— DESCRIPTION OF THE TASK —
Copy out all the data, word for word.

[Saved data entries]
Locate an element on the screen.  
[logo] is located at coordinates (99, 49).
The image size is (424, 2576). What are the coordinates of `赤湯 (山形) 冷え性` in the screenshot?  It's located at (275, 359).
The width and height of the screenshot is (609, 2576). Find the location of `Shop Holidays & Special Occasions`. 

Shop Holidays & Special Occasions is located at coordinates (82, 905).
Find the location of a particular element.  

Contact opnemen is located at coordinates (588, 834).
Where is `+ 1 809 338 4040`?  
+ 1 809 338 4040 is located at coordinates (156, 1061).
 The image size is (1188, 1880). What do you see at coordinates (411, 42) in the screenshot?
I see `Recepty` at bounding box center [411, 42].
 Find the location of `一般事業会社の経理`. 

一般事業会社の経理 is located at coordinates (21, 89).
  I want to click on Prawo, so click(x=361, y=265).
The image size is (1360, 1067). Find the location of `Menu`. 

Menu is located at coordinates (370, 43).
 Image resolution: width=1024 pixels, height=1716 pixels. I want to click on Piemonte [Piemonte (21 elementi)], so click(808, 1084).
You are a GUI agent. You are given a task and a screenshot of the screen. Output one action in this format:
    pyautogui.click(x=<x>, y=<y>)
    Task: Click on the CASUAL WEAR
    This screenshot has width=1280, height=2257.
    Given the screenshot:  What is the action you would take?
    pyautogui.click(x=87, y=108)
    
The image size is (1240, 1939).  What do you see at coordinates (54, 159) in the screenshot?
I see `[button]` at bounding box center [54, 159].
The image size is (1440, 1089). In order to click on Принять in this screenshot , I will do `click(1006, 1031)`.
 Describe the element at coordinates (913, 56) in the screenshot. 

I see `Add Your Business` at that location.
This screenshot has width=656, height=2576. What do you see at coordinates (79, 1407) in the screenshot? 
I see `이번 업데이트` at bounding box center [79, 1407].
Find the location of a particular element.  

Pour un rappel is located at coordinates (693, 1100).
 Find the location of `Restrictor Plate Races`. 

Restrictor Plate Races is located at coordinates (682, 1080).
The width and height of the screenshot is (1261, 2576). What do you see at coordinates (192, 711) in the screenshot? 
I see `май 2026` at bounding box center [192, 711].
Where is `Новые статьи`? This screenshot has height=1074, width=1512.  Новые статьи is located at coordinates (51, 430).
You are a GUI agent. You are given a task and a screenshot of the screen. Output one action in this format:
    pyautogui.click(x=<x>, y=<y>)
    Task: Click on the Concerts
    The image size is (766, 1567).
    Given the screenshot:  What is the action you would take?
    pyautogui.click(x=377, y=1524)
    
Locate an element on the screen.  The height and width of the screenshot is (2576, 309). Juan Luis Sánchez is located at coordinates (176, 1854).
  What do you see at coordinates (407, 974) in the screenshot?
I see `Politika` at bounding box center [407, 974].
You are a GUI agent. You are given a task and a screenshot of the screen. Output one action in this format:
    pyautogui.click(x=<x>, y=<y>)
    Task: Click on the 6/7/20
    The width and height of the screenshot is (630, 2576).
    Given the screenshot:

— YOUR SOLUTION —
Locate an element on the screen.  
[logo] is located at coordinates (99, 49).
The image size is (424, 2576). What are the coordinates of `赤湯 (山形) 冷え性` in the screenshot?  It's located at (275, 359).
The width and height of the screenshot is (609, 2576). Find the location of `Shop Holidays & Special Occasions`. 

Shop Holidays & Special Occasions is located at coordinates (82, 905).
Find the location of a particular element.  

Contact opnemen is located at coordinates (588, 834).
Where is `+ 1 809 338 4040`?  
+ 1 809 338 4040 is located at coordinates (156, 1061).
 The image size is (1188, 1880). What do you see at coordinates (411, 42) in the screenshot?
I see `Recepty` at bounding box center [411, 42].
 Find the location of `一般事業会社の経理`. 

一般事業会社の経理 is located at coordinates (21, 89).
  I want to click on Prawo, so click(x=361, y=265).
The image size is (1360, 1067). Find the location of `Menu`. 

Menu is located at coordinates (370, 43).
 Image resolution: width=1024 pixels, height=1716 pixels. I want to click on Piemonte [Piemonte (21 elementi)], so click(808, 1084).
You are a GUI agent. You are given a task and a screenshot of the screen. Output one action in this format:
    pyautogui.click(x=<x>, y=<y>)
    Task: Click on the CASUAL WEAR
    This screenshot has width=1280, height=2257.
    Given the screenshot:  What is the action you would take?
    pyautogui.click(x=87, y=108)
    
The image size is (1240, 1939).  What do you see at coordinates (54, 159) in the screenshot?
I see `[button]` at bounding box center [54, 159].
The image size is (1440, 1089). In order to click on Принять in this screenshot , I will do `click(1006, 1031)`.
 Describe the element at coordinates (913, 56) in the screenshot. 

I see `Add Your Business` at that location.
This screenshot has width=656, height=2576. What do you see at coordinates (79, 1407) in the screenshot? 
I see `이번 업데이트` at bounding box center [79, 1407].
Find the location of a particular element.  

Pour un rappel is located at coordinates (693, 1100).
 Find the location of `Restrictor Plate Races`. 

Restrictor Plate Races is located at coordinates (682, 1080).
The width and height of the screenshot is (1261, 2576). What do you see at coordinates (192, 711) in the screenshot? 
I see `май 2026` at bounding box center [192, 711].
Where is `Новые статьи`? This screenshot has height=1074, width=1512.  Новые статьи is located at coordinates (51, 430).
You are a GUI agent. You are given a task and a screenshot of the screen. Output one action in this format:
    pyautogui.click(x=<x>, y=<y>)
    Task: Click on the Concerts
    The image size is (766, 1567).
    Given the screenshot:  What is the action you would take?
    pyautogui.click(x=377, y=1524)
    
Locate an element on the screen.  The height and width of the screenshot is (2576, 309). Juan Luis Sánchez is located at coordinates (176, 1854).
  What do you see at coordinates (407, 974) in the screenshot?
I see `Politika` at bounding box center [407, 974].
You are a GUI agent. You are given a task and a screenshot of the screen. Output one action in this format:
    pyautogui.click(x=<x>, y=<y>)
    Task: Click on the 6/7/20
    The width and height of the screenshot is (630, 2576).
    Given the screenshot:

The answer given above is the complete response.